Утром 1 января 2014 года я стояла в тихом до блаженности Рейксмюсеуме [163]
в Амстердаме и смотрела на неповторимую картину Флориса Клеса ван Дейка «Натюрморт с сырами». Стол задрапирован камчатной скатертью[164], на которой разложена удивительно реалистичная еда. Грубый сыр, сложенный половинками, образует центр композиции. Его окружают миска с яблоками и тарелки с виноградом. На переднем плане – хрустящий хлеб, половинка груши на оловянной тарелке, несколько треснувших орехов и извивающаяся ленточка фруктовой кожуры. Рядом наполовину выпитый стакан воды или вина, за которым на тарелку опирается нож для чистки фруктов, – словно человек, который ел эту простую, но обильную еду, только что встал из-за стола на насколько минут, чтобы сделать что-то еще.Ван Дейк был знаменитым «старым мастером» голландской школы натюрморта, которая процветала в Нидерландах в 1600-х и была известна, среди прочего, тщательным изображением еды. В самых знаменитых музеях Нидерландов, Бельгии и всего мира вы можете видеть картины ван Дейка и других «старых мастеров», где изображены гранаты, лобстеры, ветчина, айва, мясо, копченая и сырая рыба, вишня, хлеб, пернатая дичь, пироги, крабы, лимоны и многие другие предметы из буфетов того времени.
Самое сверхъестественное в этих произведениях искусства – то, насколько реальной и настоящей кажется еда. Глядя на «Натюрморт с сырами», я ощутила голод. Хотелось взять гроздь винограда, отрезать ломтик сыра и, возможно, отломить кусочек хлеба, прежде чем вернется невидимый едок.
Хотя картина датируется 1615 годом, она произвела на меня сильнейшее впечатление. Еда выглядела настолько правдоподобно качественной, настолько здоровой и настоящей, что мне пришло в голову пойти в один из сырных магазинов Амстердама, а затем в один из магазинчиков, торгующих овощами и фруктами, которые все еще можно найти в густонаселенных жилых районах города, чтобы соорудить собственное небольшое застолье.
В тот дождливый день меня посетила мысль, к которой я до сих пор постоянно возвращаюсь. Еда, так тщательно изображенная ван Дейком еще четыре столетия назад, – это та еда, с которой я ощущаю связь. Я мгновенно понимаю, что это такое. Я могу представить, откуда она появилась, как она была изготовлена, выращена или поймана. Это знакомство обостряет мой аппетит.

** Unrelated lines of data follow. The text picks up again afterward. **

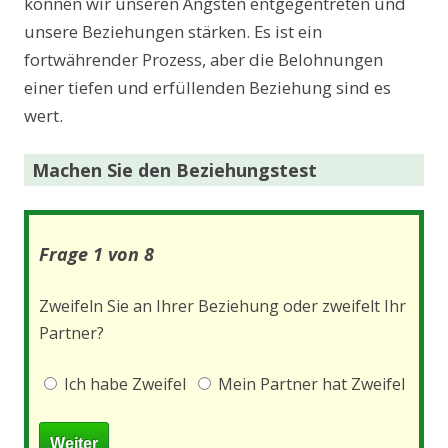
können wir unseren Ängsten entgegentreten und
unsere Beziehungen stärken. Es ist ein
fortwährender Prozess, aber die Belohnungen
einer tiefen und erfüllenden Beziehung sind es
wert.
Machen Sie den Beziehungstest
Frage 1 von 8
Zweifeln Sie an Ihrer Beziehung oder zweifelt Ihr
Partner?
Ich habe Zweifel
Mein Partner hat Zweifel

Того же нельзя сказать об активно растущем множестве современных фабричных продуктов, которые все больше выходят на передний план в нашем рационе. Если бы ван Дейку, его современникам и последователям показали современные тележки для покупок, наполненные изощренными съедобными конструкциями, они бы испытали значительные трудности с поиском того, что смогли бы считать пищей. «Что это?» – могли бы они спросить, озадаченно роясь в спредах пониженной жирности и сухих завтраках
Однако темпы инноваций в этой области таковы, что ежедневно на рынке появляются новые, еще более сложные творения с еще более непрозрачными способами производства. Когда я заканчивала эту книгу, в моем почтовом ящике оказались документы о новой линейке молочных белков. К фотографии золотого каравая, выглядящего по-деревенски, было приложено объяснение:
Многие пекари сейчас обращаются к пермеату – достаточно новому компоненту на рынке пищевых ингредиентов. Пермеат – это побочный продукт производства концентрата сывороточного белка, сывороточного белкового изолята, ультрафильтрованного молока, концентрата молочного белка или молочного белкового изолята.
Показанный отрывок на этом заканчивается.